Differences between Association and Competition

The living beings that share a habitat or ecosystem have different ways of relating to each other, either for mutual benefit or for that of only one. Since resources are always limited, be it territory, food or water, it is natural that there are forms of interrelation in which species cooperate (association) or on the contrary fight (competence).

The biological association

We will talk association, then, although also of cooperation, when two animal individuals allow each other to work together in order to benefit each other, taking better advantage of resources or providing an opportunity that they would not have separately. This type of beneficial relationship can occur intraspecific (between two members of the same species) or interspecific (between two members of different species).

A good example of association is the colonies, in which numerous individuals of the same species share habitat, to the degree that they are sometimes bodily fused. Thus, corals form colonies of identical individuals that cooperate to protect and feed themselves; while the bees do the same, but in a hierarchical way and by dividing the tasks, to keep the whole alive and protected.

Association types

The interspecies biological associations can be of the following types, judging by the specific relationship between the associated individuals:

  • Commensalism. Both individuals live together, and one of them benefits from the other (for example, from its waste), without causing any harm to it. For example: remoras attached to a shark, which feed on their hunting spoil.
  • Symbiosis. In the symbiosis both associated individuals mutually benefit, either cooperating to provide sustenance or mutual defense from predators. For example: lichen, a union of a fungus and an alga to provide mutual protection and structure.
  • Parasitism. In this case, the mutual association is not so beneficial for one of the two individuals, since the other feeds on him or at his ribs and can sometimes cause harm. For example: the ticks that drink the blood of cattle.
  • Tenancy. In this case, one of the two individuals seeks protection in the other, without causing harm or being injured by it. For example: the clown fish that lives among the petals of anemones, without being injured by them but being safe from predators.

Biological competition

On the contrary, it speaks of competence when the presence of two individuals in the same habitat causes in the other a decrease in the satisfaction of their needs, whether for food, water or territory. In other words, the competition consists of the struggle or the effort on the part of the animals involved to obtain the benefits for themselves, so it is an opposite case to the association of all kinds.

Again, this competition can occur between species or within the same species and plays a fundamental role in the natural selection, vital to the theory of evolution.

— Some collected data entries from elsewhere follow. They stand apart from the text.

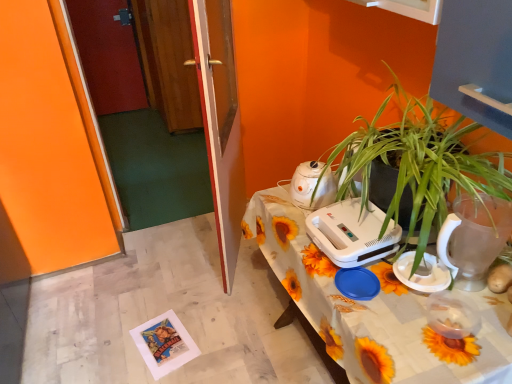 Question: Is wooden door at left, placed as the 2th glass door when sorted from back to front, in front of or behind white plastic kettle at center, which is the 1th appliance in back-to-front order, in the image?

Choices:
 (A) front
 (B) behind

Answer: (B)

Question: In terms of width, does wooden door at left, which is the second glass door from front to back, look wider or thinner when compared to white plastic kettle at center, which is the 1th appliance in back-to-front order?

Choices:
 (A) thin
 (B) wide

Answer: (A)

Question: Based on their relative distances, which object is farther from the white plastic kettle at center, the 4th appliance viewed from the front?

Choices:
 (A) white plastic appliance at upper right, which is the 3th appliance in front-to-back order
 (B) wooden door at left, the 3th glass door from the front
 (C) transparent glass door at center, which appears as the third glass door when viewed from the back
 (D) transparent plastic pitcher at right, marked as the fourth appliance in a back-to-front arrangement
 (E) white plastic plate at lower right, acting as the second appliance starting from the front

Answer: (B)

Question: Considering the real-world distances, which object is farthest from the green leafy plant at right?

Choices:
 (A) wooden door at left, which is the second glass door from front to back
 (B) white plastic plate at lower right, positioned as the 3th appliance in back-to-front order
 (C) white plastic table at center
 (D) transparent glass door at center, which is the 1th glass door from front to back
 (E) white plastic appliance at upper right, which is the 3th appliance in front-to-back order

Answer: (A) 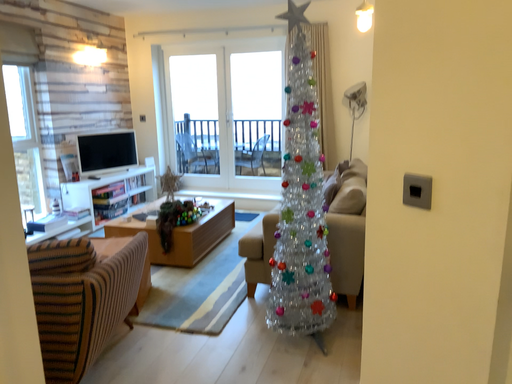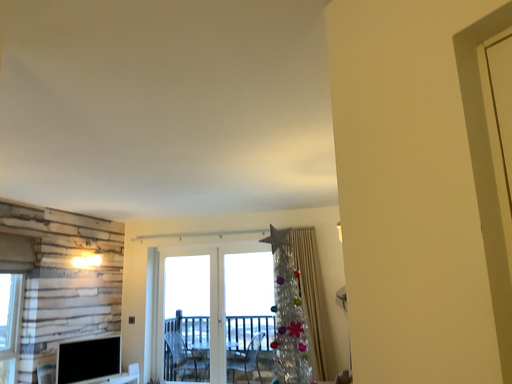 Question: How did the camera likely rotate when shooting the video?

The generational predominance of the fittest individuals (and their genetic material) over the least fit or failing in the competition, then, will make species in nature have to compete with each other to adapt to the environment or, otherwise, to become extinct.

The same occurs within a species, as individuals will compete for access to resources and reproduction, which causes the most competent to reproduce more and better than the less fit.

Types of competition

There are three fundamental forms of competition, according to the mechanism by which they occur:

  • Competition by interference. It occurs when an individual or a species interferes, that is, hinders the competition of the other or the other, through aggression or other methods, preventing access to food or habitat.
  • Competition for exploitation. It occurs indirectly, when the use of a resource or a space to inhabit leaves others out, depriving them of their basic needs but without direct relationship with the other individual or the other species.
  • Obvious competition. It is the direct competition between two species or two individuals for survival, which may imply, for example, competition to hide from one predator, leaving the other exposed.

Differences between association and competition

  1. In association both individuals or species cooperate and benefit more or less, while in competition one of the two will only benefit.
  2. Association allows the development of colonies and complex modes of interaction, while competition presses to survive or perish and rather drives the engine of selection and discard.
  3. The association induces to share space and resources, while competition to fight for them.
  4. Association allows mutual survival, while competition leads to the extinction of one of the competitors.